▶ ABOUT THIS EXERCISE: Would you restate the entries below word for word, leaving out the images?

▶ STUDY MATERIAL:
* * *

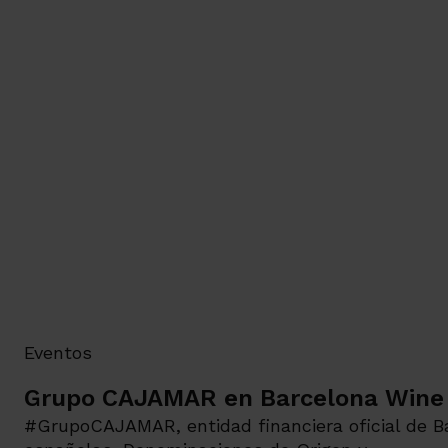
Eventos
Grupo CAJAMAR en Barcelona Wine
#GrupoCAJAMAR, entidad financiera oficial de 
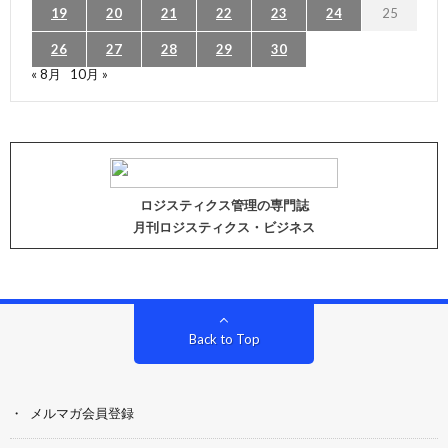
19
20
21
22
23
24
25
26
27
28
29
30
« 8月
10月 »
ロジスティクス管理の専門誌
月刊ロジスティクス・ビジネス
Back to Top
メルマガ会員登録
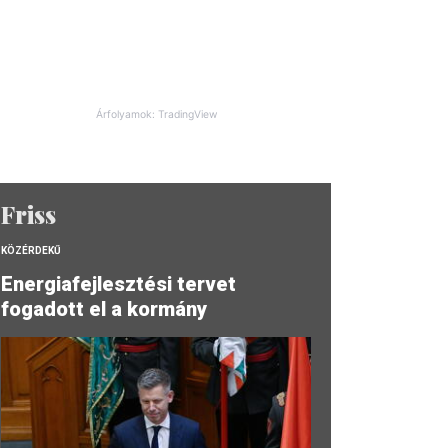
Árfolyamok: TradingView
Friss
KÖZÉRDEKŰ
Energiafejlesztési tervet
fogadott el a kormány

* * *

▶ YOUR RESPONSE:
Eventos
Grupo CAJAMAR en Barcelona Wine
#GrupoCAJAMAR, entidad financiera oficial de 
19
20
21
22
23
24
25
26
27
28
29
30
« 8月
10月 »
ロジスティクス管理の専門誌
月刊ロジスティクス・ビジネス
Back to Top
メルマガ会員登録
Árfolyamok: TradingView
Friss
KÖZÉRDEKŰ
Energiafejlesztési tervet
fogadott el a kormány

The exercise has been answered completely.